That day has yet to come. At some point before the turn of the decade, I accepted that my case was not a special one, and that my nose would remain dormant from 2018 into eternity. I don’t have to catch a hint of the nape of my youngest son’s neck to know exactly who he is and why I love him so.
Occasionally, I can still catch a whiff of something. I had to mix up some dipping sauce for frozen dumplings a week or two ago, and that I could smell clearly when I sniffed it up close. I can also smell snuffed out candle flames, liquid smoke, and a paucity of other scents that only share a robustness in common. I don’t cry when these scents make a cameo, and I don’t ruminate over what I’ve lost. I just smile, take a second whiff, and then get back to my life. I like that these things smell precisely the way I remember them (this is not always the case with other people who have smell disorders; sometimes one thing can smell like another to a damaged brain). It’s like being reminded of an old friend.
Otherwise, I can’t smell a fucking thing. Again, I got used to this before the turn of the decade. I don’t even sniff my food before or while eating it anymore. You, the reader, do this as a reflex. Sometimes, you may not even realize you’re doing it. It’s instinctive in the act of tasting. My brain, acting of its own accord, told my nose that it didn’t have to do that anymore, so my nose stopped. If I want to smell my coffee while I take a sip, I have to remind myself to sniff the cup when it’s at my mouth. Sometimes I get a hint of joe; most times not. I can’t be bothered either way.
But once in a while, I notice what’s missing. I don’t take it as a given that every able-nosed person takes their sense for granted. All of you have smells that you cherish: chocolate chip cookies right out of the oven, fresh laundry, your middle school crush’s hair, etc. Those smells are direct passages to your most vivid memories and desires. I was like this back when I could smell anything and everything. Now that I can’t do that, I have a keen awareness of which smells were truly vital—smells that defined their source and didn’t merely complement it. These are the smells I well and truly miss, and I thought I’d share them with you here.
Hickory.
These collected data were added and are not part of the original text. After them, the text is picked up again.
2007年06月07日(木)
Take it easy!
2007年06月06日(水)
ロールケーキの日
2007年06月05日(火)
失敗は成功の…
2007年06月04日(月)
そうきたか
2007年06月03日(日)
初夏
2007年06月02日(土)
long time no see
I’ve been good about not missing the smell of food, which is odd given how much I like to eat. But I picked up a tasting disorder from my accident, freaked out over THAT, got some of that taste back, and ended up content to split the difference. I can’t smell cakes, cookies, fresh bread, wine, stews, chocolate, lobster, or many of the other epicurean delights whose smells are designed to maximize your anticipation. But I can still taste those things. In certain cases, I can only taste part of them, but over time my brain adapted to perceive those parts as the whole. And that’s good enough for me.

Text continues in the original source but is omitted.